_Aim of the task_.
Search the records for the word "клей" and pick out every line that has it.

****

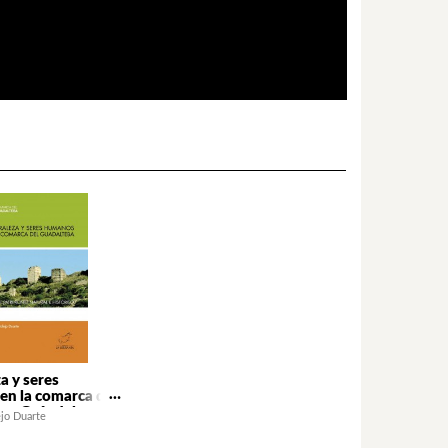
a y seres
n la comarca del
a. Guía del
jo Duarte
o natural e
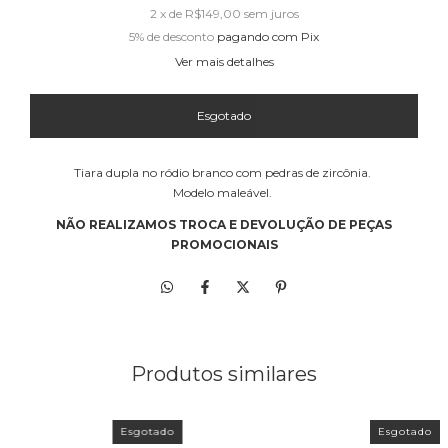
2
x de
R$149,00
sem juros
5% de desconto
pagando com Pix
Ver mais detalhes
Tiara dupla no ródio branco com pedras de zircônia.
Modelo maleável.
NÃO REALIZAMOS TROCA E DEVOLUÇÃO DE PEÇAS
PROMOCIONAIS
Produtos similares
Esgotado
Esgotado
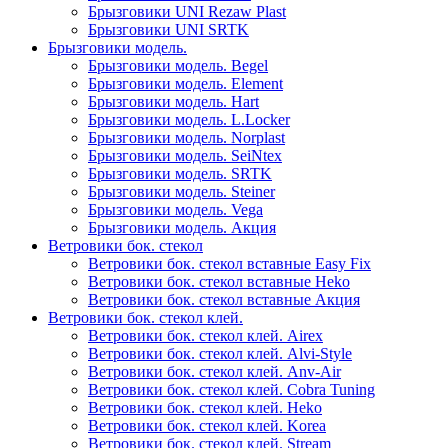
Брызговики UNI Rezaw Plast
Брызговики UNI SRTK
Брызговики модель.
Брызговики модель. Begel
Брызговики модель. Element
Брызговики модель. Hart
Брызговики модель. L.Locker
Брызговики модель. Norplast
Брызговики модель. SeiNtex
Брызговики модель. SRTK
Брызговики модель. Steiner
Брызговики модель. Vega
Брызговики модель. Акция
Ветровики бок. стекол
Ветровики бок. стекол вставные Easy Fix
Ветровики бок. стекол вставные Heko
Ветровики бок. стекол вставные Акция
Ветровики бок. стекол клей.
Ветровики бок. стекол клей. Airex
Ветровики бок. стекол клей. Alvi-Style
Ветровики бок. стекол клей. Anv-Air
Ветровики бок. стекол клей. Cobra Tuning
Ветровики бок. стекол клей. Heko
Ветровики бок. стекол клей. Korea
Ветровики бок. стекол клей. Stream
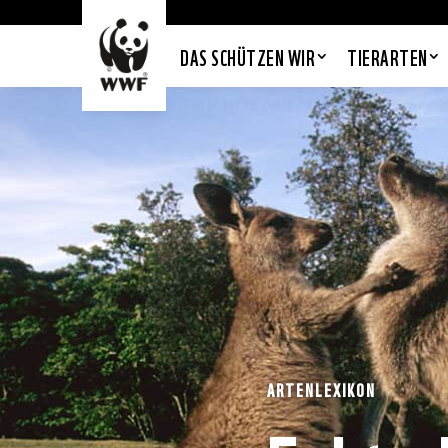
DAS SCHÜTZEN WIR
TIERARTEN
ARTENLEXIKON:
DIE KÄNGURUS – AUSTRALI
ARTENLEXIKON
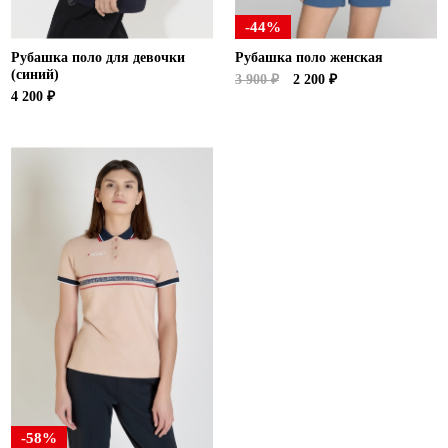
-44%
Рубашка поло для девочки
Рубашка поло женская
(синий)
3 900 ₽
2 200 ₽
4 200 ₽
-58%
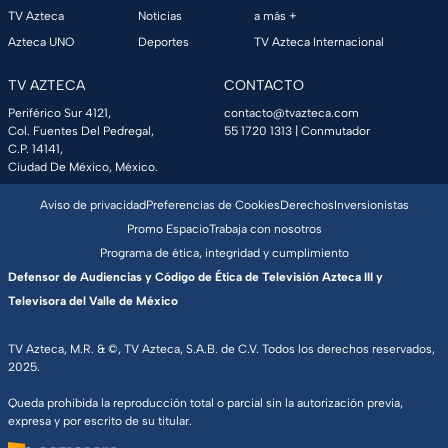
TV Azteca
Noticias
a más +
Azteca UNO
Deportes
TV Azteca Internacional
TV AZTECA
CONTACTO
Periférico Sur 4121,
contacto@tvazteca.com
Col. Fuentes Del Pedregal,
55 1720 1313
| Conmutador
C.P. 14141,
Ciudad De México, México.
Aviso de privacidad
Preferencias de Cookies
Derechos
Inversionistas
Promo Espacio
Trabaja con nosotros
Programa de ética, integridad y cumplimiento
Defensor de Audiencias y Código de Ética de Televisión Azteca III y
Televisora del Valle de México
TV Azteca, M.R. & ©, TV Azteca, S.A.B. de C.V. Todos los derechos reservados,
2025.
Queda prohibida la reproducción total o parcial sin la autorización previa,
expresa y por escrito de su titular.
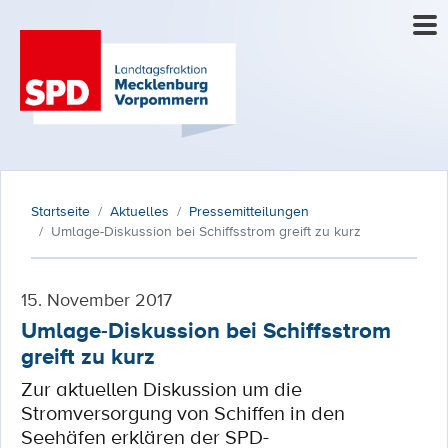
Startseite
Aktuelles
Pressemitteilungen
Umlage-Diskussion bei Schiffsstrom greift zu kurz
15. November 2017
Umlage-Diskussion bei Schiffsstrom
greift zu kurz
Zur aktuellen Diskussion um die
Stromversorgung von Schiffen in den
Seehäfen erklären der SPD-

****

_Solution for this exercise_.
Ветровики бок. стекол клей.
Ветровики бок. стекол клей. Airex
Ветровики бок. стекол клей. Alvi-Style
Ветровики бок. стекол клей. Anv-Air
Ветровики бок. стекол клей. Cobra Tuning
Ветровики бок. стекол клей. Heko
Ветровики бок. стекол клей. Korea
Ветровики бок. стекол клей. Stream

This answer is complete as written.